Seventh Patient ‘Cured’ of HIV: Why This Breakthrough Excites Scientists
A 60-year-old man in Germany has become at least the seventh person with HIV to be declared free of the virus after receiving a stem-cell transplant. This man, who has been virus-free for nearly six years, is only the second person to achieve this without receiving stem cells resistant to the virus.
“I am quite surprised that it worked,” says Ravindra Gupta, a microbiologist at the University of Cambridge, UK, who led a team that treated another person now free of HIV. “It’s a big deal.”
The first person to be declared HIV-free after a bone-marrow transplant for blood cancer was Timothy Ray Brown, known as the Berlin patient. Brown and a few others received special donor stem cells carrying a mutation in the CCR5 gene, which encodes a receptor used by most HIV strains to enter immune cells. These cases suggested that CCR5 was the best target for an HIV cure.
The latest case, presented at the 25th International AIDS Conference in Munich, Germany, challenges this notion.
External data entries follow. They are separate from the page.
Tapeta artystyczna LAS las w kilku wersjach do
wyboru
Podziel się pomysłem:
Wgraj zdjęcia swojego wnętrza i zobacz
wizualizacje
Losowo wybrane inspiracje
The patient, referred to as the next Berlin patient, received stem cells from a donor with only one copy of the mutated gene, meaning their cells still express CCR5 but at lower levels than usual.
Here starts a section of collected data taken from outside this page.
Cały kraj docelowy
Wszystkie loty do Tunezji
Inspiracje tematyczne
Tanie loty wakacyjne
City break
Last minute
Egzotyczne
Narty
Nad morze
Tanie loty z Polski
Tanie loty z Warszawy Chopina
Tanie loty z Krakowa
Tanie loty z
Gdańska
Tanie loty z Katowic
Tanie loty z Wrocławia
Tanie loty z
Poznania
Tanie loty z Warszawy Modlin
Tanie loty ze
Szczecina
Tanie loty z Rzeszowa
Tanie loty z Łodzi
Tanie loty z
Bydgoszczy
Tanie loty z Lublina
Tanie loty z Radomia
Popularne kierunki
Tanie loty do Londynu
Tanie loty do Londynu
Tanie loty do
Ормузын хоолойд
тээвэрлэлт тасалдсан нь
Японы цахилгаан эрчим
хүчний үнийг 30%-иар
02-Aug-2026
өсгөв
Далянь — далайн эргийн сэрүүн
This case sends a clear message that finding a cure for HIV is “not all about CCR5,” says Sharon Lewin, an infectious-disease physician who heads The Peter Doherty Institute for Infection and Immunity in Melbourne, Australia.
Ultimately, the findings expand the donor pool for stem-cell transplants, a risky procedure typically offered to people with leukemia but unlikely to be widely used for most individuals with HIV. While roughly 1% of people of European descent carry mutations in both copies of the CCR5 gene, about 10% have one mutated copy.
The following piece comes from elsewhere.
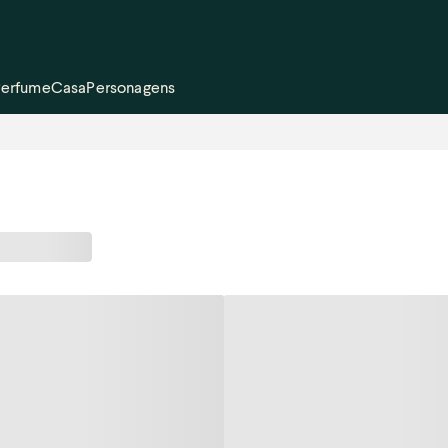
Perfume
Casa
Personagens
The case “broadens the horizon of what might be possible” for treating HIV, says Sara Weibel, a physician-scientist studying HIV at the University of California, San Diego. Around 40 million people are living with HIV globally.
Six Years HIV-Free
The next Berlin patient was diagnosed with HIV in 2009 and developed acute myeloid leukemia, a type of blood and bone-marrow cancer, in 2015. His doctors couldn’t find a matching stem-cell donor with mutations in both copies of the CCR5 gene, but they found a female donor with one mutated copy. The patient received the stem-cell transplant in 2015.
“The cancer treatment went very well,” says Christian Gaebler, a physician-scientist and immunologist at Charité — Berlin University Medicine, who presented the work. Within a month, the patient’s bone-marrow stem cells were replaced with the donor’s. The patient stopped taking antiretroviral drugs, which suppress HIV, in 2018. Almost six years later, researchers can’t find evidence of HIV replicating in the patient.
Shrunken Reservoir
Previous attempts to transplant stem cells from donors with regular CCR5 genes have seen the virus reappear weeks to months after patients stopped taking antiretroviral therapy, except in one case. In 2023, Asier Sáez-Cirión, an HIV researcher at the Pasteur Institute in Paris, presented data on the Geneva patient, who has been without antiretroviral therapy for 18 months and remains virus-free about 32 months later.
Researchers are trying to understand why these two transplants succeeded where others failed. They propose several mechanisms: antiretroviral treatment significantly reduces the virus in the body, and chemotherapy before the transplant kills many of the host’s immune cells where residual HIV lurks. Transplanted donor cells might then mark leftover host cells as foreign and destroy them, along with any virus they contain. The rapid and complete replacement of the host’s bone-marrow stem cells with those of the donor might also contribute to the swift eradication. “If you can shrink the reservoir enough, you can cure people,” says Lewin.
The fact that both the next Berlin patient and his stem cell donor had one mutated CCR5 gene copy might have created an extra barrier to the virus entering cells, says Gaebler.
This case also has implications for therapies in early-stage clinical trials where the CCR5 receptor is sliced out of a person’s cells using CRISPR–Cas9 and other gene-editing techniques, says Lewin. Even if these therapies don’t reach every single cell, they could still make a significant impact.